Monday, June 6, 2011

Life....in a nutshell

Two posts in one day! The world must be coming to an end!

Just a quick update for ya. Right now i am living in my own house in Lees Summit, MO. I have myself a roomate, and might I say he is pretty cool. I also live with my cat :) who can now make as much noise as he wants and I dont have to worry about anyone finding out. I got a new car, its a green KIA Soul! I loves it. Its name is Bulbasaur.

The house right now is a mess. we just got our appliances in not to long ago and i am finally getting into the settling in stage. I live three houses down from Mama, which is pretty nice for when I run out of food :)

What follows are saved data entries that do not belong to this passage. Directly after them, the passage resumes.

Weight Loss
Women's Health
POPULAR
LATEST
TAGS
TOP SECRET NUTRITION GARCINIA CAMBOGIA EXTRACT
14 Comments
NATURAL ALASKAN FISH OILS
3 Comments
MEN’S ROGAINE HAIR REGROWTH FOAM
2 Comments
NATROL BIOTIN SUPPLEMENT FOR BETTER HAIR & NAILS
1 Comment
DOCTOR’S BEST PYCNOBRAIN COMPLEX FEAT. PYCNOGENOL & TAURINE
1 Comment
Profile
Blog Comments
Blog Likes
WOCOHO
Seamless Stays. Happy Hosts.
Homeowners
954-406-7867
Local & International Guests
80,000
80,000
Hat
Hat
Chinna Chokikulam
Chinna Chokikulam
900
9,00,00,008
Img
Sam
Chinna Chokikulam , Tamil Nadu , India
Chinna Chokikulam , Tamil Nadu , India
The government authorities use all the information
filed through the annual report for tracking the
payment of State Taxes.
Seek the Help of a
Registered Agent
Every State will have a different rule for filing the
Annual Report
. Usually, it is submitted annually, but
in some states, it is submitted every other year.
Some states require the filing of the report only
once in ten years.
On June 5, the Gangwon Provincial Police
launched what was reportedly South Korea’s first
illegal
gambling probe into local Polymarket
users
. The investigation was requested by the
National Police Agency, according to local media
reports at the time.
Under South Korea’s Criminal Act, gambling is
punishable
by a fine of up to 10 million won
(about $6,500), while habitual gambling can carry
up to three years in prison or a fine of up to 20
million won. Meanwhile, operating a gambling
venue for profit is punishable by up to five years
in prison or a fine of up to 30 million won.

There is a beautiful young lady who likes to call me "boyfriend" :P I love her dearly. many changes have happened within this last year or so. Friends have come and gone, new friends have appeared in my life, old friends are still dear to my heart. I still work at the same job. Though I don't work at McDonalds anymore. i am now the Home Accent Department Head for Hobby Lobby. Its not my favorite job in the world but who am I to complain. As of now I am trying to figure out life, what I want to do, where I want to go with it, all of that wonderful stuff. There have been many opportunities given to me lately. My love for music has grown so much. I've been offered to be in a professional singing group. Things are looking up, and I am so grateful for the blessings I have seen.

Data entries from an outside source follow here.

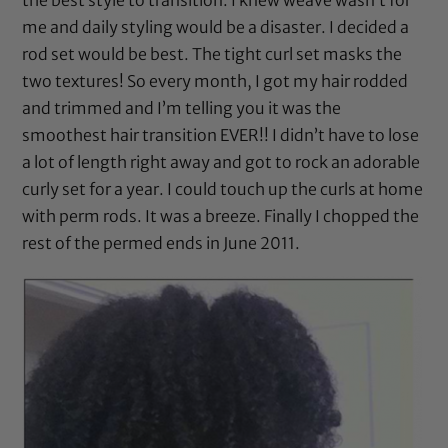
me and daily styling would be a disaster. I decided a
rod set would be best. The tight curl set masks the
two textures! So every month, I got my hair rodded
and trimmed and I’m telling you it was the
smoothest hair transition EVER!! I didn’t have to lose
a lot of length right away and got to rock an adorable
curly set for a year. I could touch up the curls at home
with
perm rods
. It was a breeze. Finally I chopped the
rest of the permed ends in June 2011.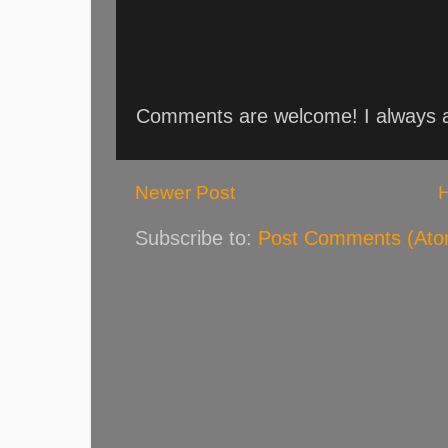
Comments are welcome! I always an
Newer Post
Subscribe to:
Post Comments (Ato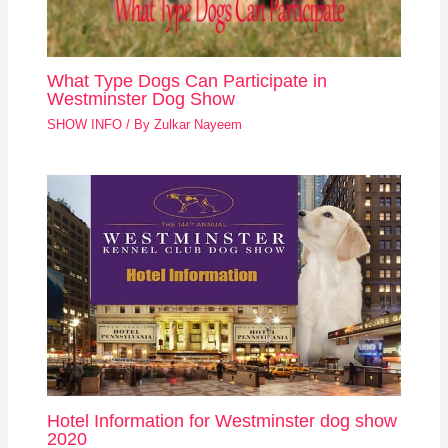
What Type Dogs Can Participate in
Westminster Dog Show
SHOW INFO
/ By
Zulkar Nayeem
Hotel Information for Westminster dog show
2020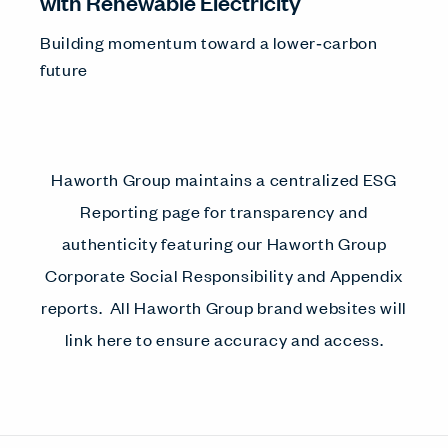
with Renewable Electricity
Building momentum toward a lower‑carbon
future
Haworth Group maintains a centralized ESG
Reporting page for transparency and
authenticity featuring our Haworth Group
Corporate Social Responsibility and Appendix
reports. All Haworth Group brand websites will
link here to ensure accuracy and access.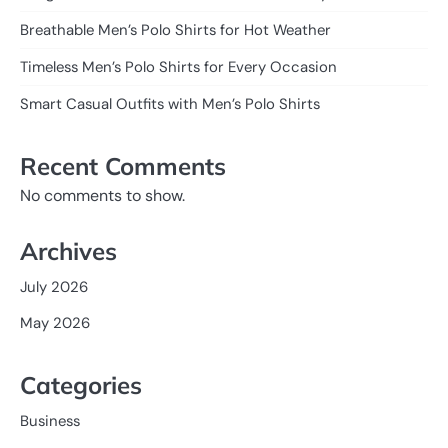
Breathable Men’s Polo Shirts for Hot Weather
Timeless Men’s Polo Shirts for Every Occasion
Smart Casual Outfits with Men’s Polo Shirts
Recent Comments
No comments to show.
Archives
July 2026
May 2026
Categories
Business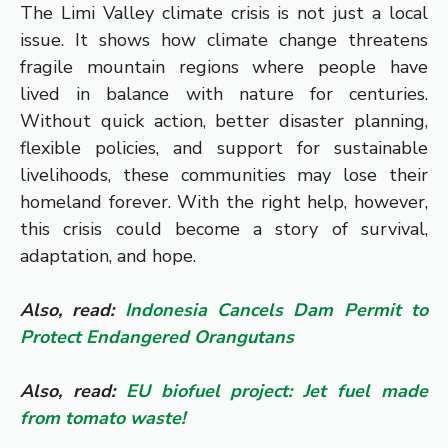
The Limi Valley climate crisis is not just a local
issue. It shows how climate change threatens
fragile mountain regions where people have
lived in balance with nature for centuries.
Without quick action, better disaster planning,
flexible policies, and support for sustainable
livelihoods, these communities may lose their
homeland forever. With the right help, however,
this crisis could become a story of survival,
adaptation, and hope.
Also, read:
Indonesia Cancels Dam Permit to
Protect Endangered Orangutans
Also, read:
EU biofuel project: Jet fuel made
from tomato waste!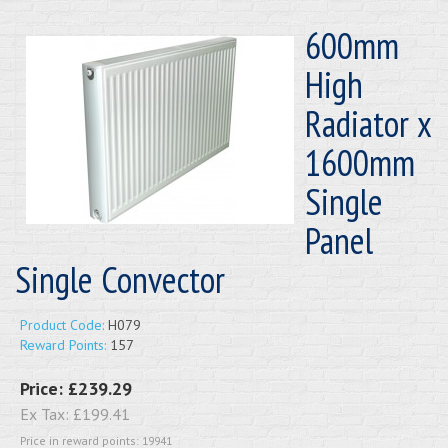
600mm
High
Radiator x
1600mm
Single
Panel
Single Convector
Product Code:
H079
Reward Points:
157
Price:
£239.29
Ex Tax:
£199.41
Price in reward points: 19941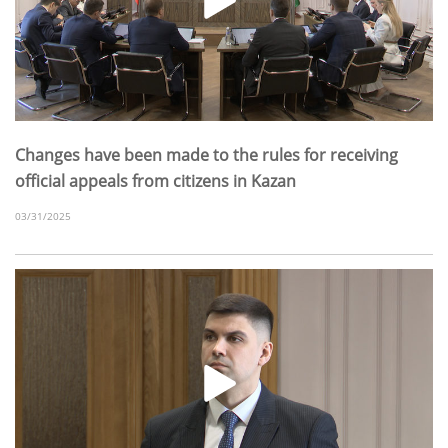
Changes have been made to the rules for receiving
official appeals from citizens in Kazan
03/31/2025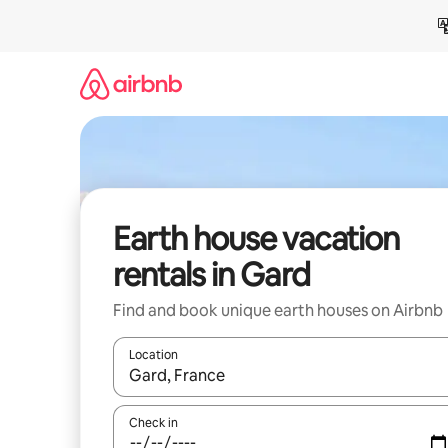
Skip
to
content
Earth house vacation
rentals in Gard
Find and book unique earth houses on Airbnb
Location
When results are available, navigate with up and
Check in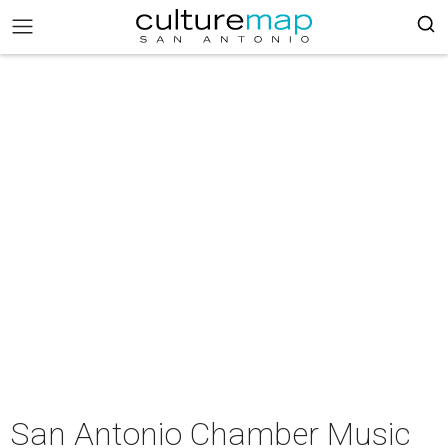
San Antonio Chamber Music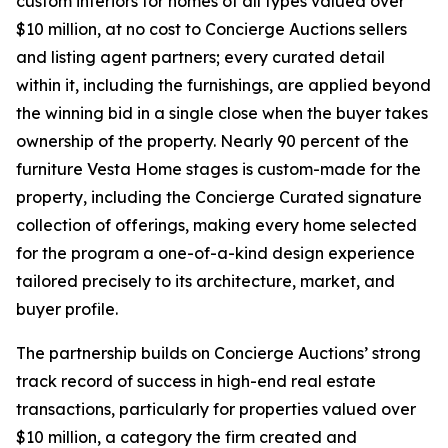
custom interiors for homes of all types valued over
$10 million, at no cost to Concierge Auctions sellers
and listing agent partners; every curated detail
within it, including the furnishings, are applied beyond
the winning bid in a single close when the buyer takes
ownership of the property. Nearly 90 percent of the
furniture Vesta Home stages is custom-made for the
property, including the Concierge Curated signature
collection of offerings, making every home selected
for the program a one-of-a-kind design experience
tailored precisely to its architecture, market, and
buyer profile.
The partnership builds on Concierge Auctions’ strong
track record of success in high-end real estate
transactions, particularly for properties valued over
$10 million, a category the firm created and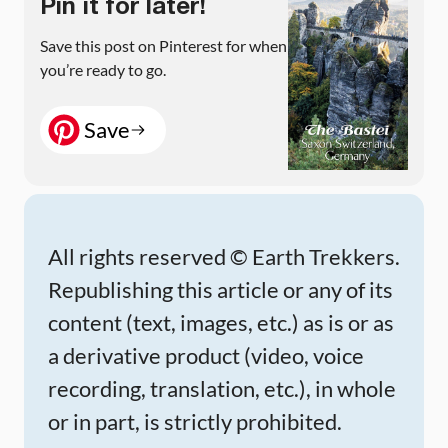
Pin it for later!
Save this post on Pinterest for when
you’re ready to go.
Save
All rights reserved © Earth Trekkers.
Republishing this article or any of its
content (text, images, etc.) as is or as
a derivative product (video, voice
recording, translation, etc.), in whole
or in part, is strictly prohibited.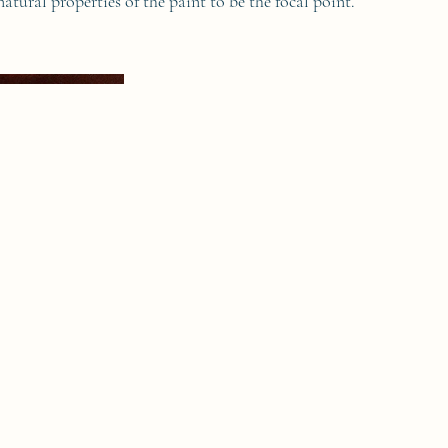
natural properties of the paint to be the focal point.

Hopefully more and more posts will come......lets rephrase that.......More and more posts will come, worry not friends. A freewriter I am and a freewriter i will continue to be.

-Logan

So I need protecting, eh?

I think its funny how you think I care, what other people think. That you need to be my protector from the world around me. Know this, dear friend, the world is cruel, but you already knew that. I understand you don't want me to live a life you live. A life of hiding, constantly hiding behind the facade of a happy face and "normal" views. Yet what you can't seem to grasp is I live that life everyday. I know the feeling of backbiting, the feeling of someone noticing a flaw in your disguise. I know how to hide, I've done it my entire life. I know how to protect myself, I just want my friend back. The one who I felt I could tell anything to, the one who didn't mind seeing me all the time. Someone to talk to when I'm feeling down. Someone to talk to when I'm feeling happy.

I don't need you to be my protector friend, I need you to be my friend.